Reproduce word for word the line that contains "The Peter Karp Band (196, 1082)" and every line after it to the end of the records, with nothing else added.

======== DATA LISTING

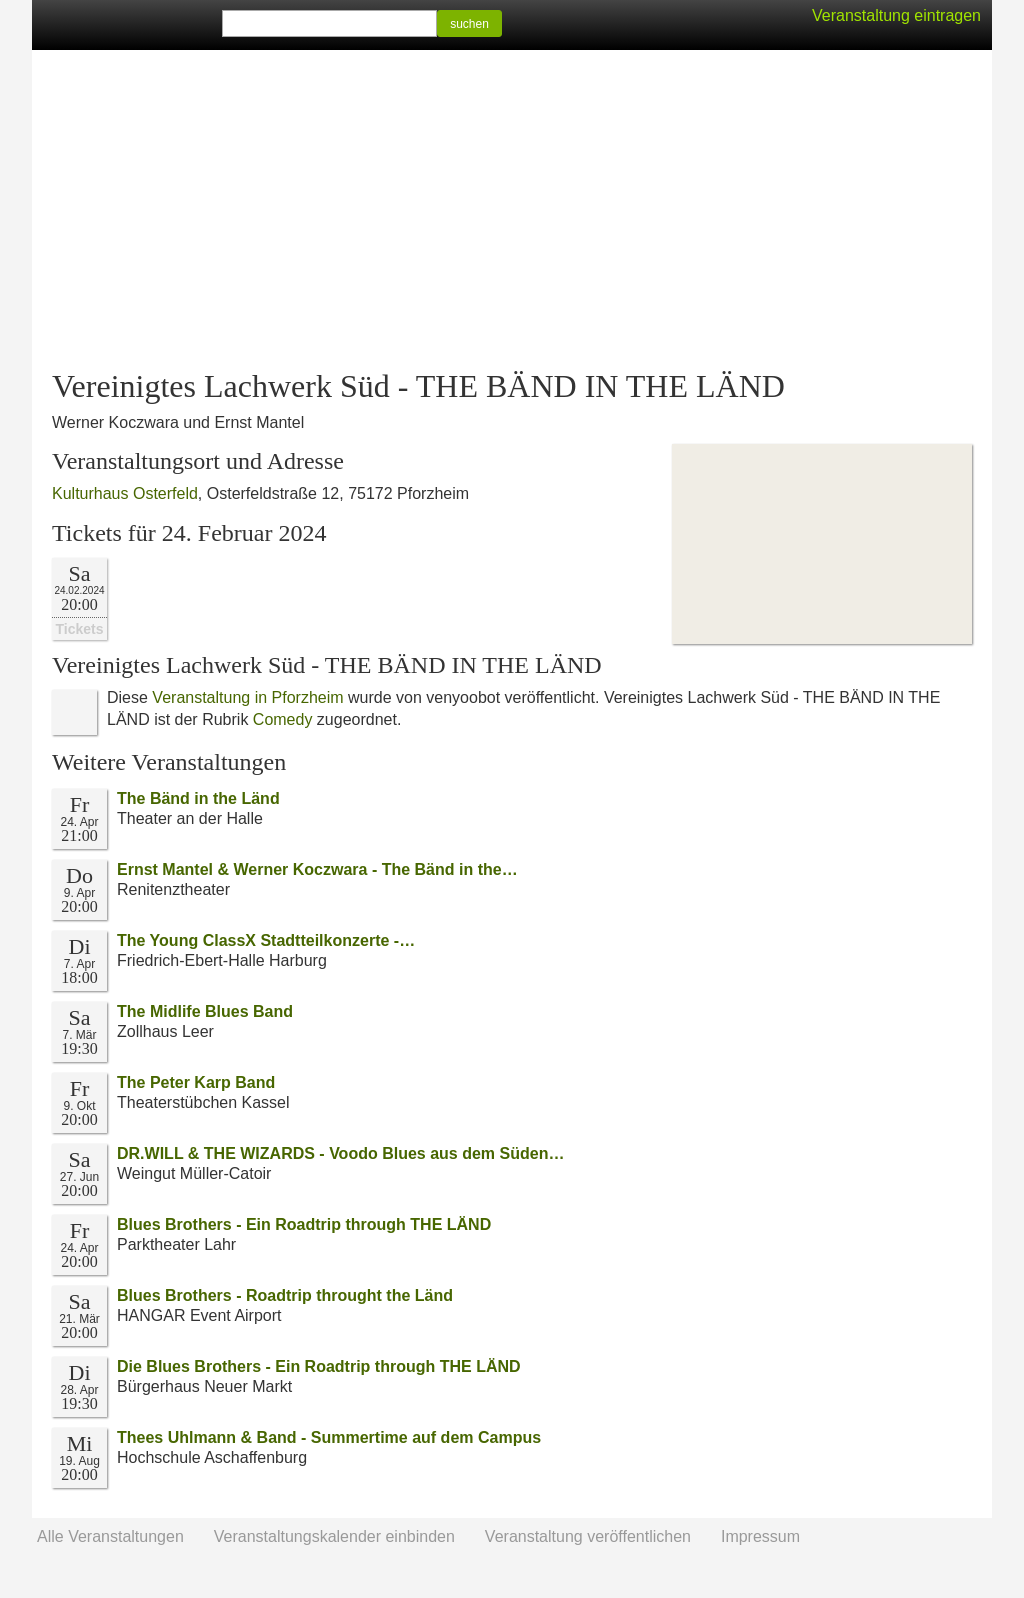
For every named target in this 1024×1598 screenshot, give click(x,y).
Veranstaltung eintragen (896, 15)
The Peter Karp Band (196, 1082)
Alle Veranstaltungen (110, 1536)
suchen (469, 24)
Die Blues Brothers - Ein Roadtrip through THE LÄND (319, 1366)
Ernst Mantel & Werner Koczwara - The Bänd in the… (317, 869)
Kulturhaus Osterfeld (125, 493)
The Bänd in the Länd (198, 798)
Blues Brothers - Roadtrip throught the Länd (285, 1295)
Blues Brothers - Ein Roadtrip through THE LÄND (304, 1224)
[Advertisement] (512, 210)
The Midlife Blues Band (205, 1011)
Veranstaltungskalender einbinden (334, 1536)
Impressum (760, 1536)
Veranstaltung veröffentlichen (588, 1536)
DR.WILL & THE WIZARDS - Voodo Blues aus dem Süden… (340, 1153)
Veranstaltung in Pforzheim (247, 697)
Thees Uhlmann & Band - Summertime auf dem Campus (329, 1437)
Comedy (283, 719)
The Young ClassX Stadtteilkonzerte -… (266, 940)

================

> RESPONSE TO THIS TASK:
The Peter Karp Band (196, 1082)
Alle Veranstaltungen (110, 1536)
suchen (469, 24)
Die Blues Brothers - Ein Roadtrip through THE LÄND (319, 1366)
Ernst Mantel & Werner Koczwara - The Bänd in the… (317, 869)
Kulturhaus Osterfeld (125, 493)
The Bänd in the Länd (198, 798)
Blues Brothers - Roadtrip throught the Länd (285, 1295)
Blues Brothers - Ein Roadtrip through THE LÄND (304, 1224)
[Advertisement] (512, 210)
The Midlife Blues Band (205, 1011)
Veranstaltungskalender einbinden (334, 1536)
Impressum (760, 1536)
Veranstaltung veröffentlichen (588, 1536)
DR.WILL & THE WIZARDS - Voodo Blues aus dem Süden… (340, 1153)
Veranstaltung in Pforzheim (247, 697)
Thees Uhlmann & Band - Summertime auf dem Campus (329, 1437)
Comedy (283, 719)
The Young ClassX Stadtteilkonzerte -… (266, 940)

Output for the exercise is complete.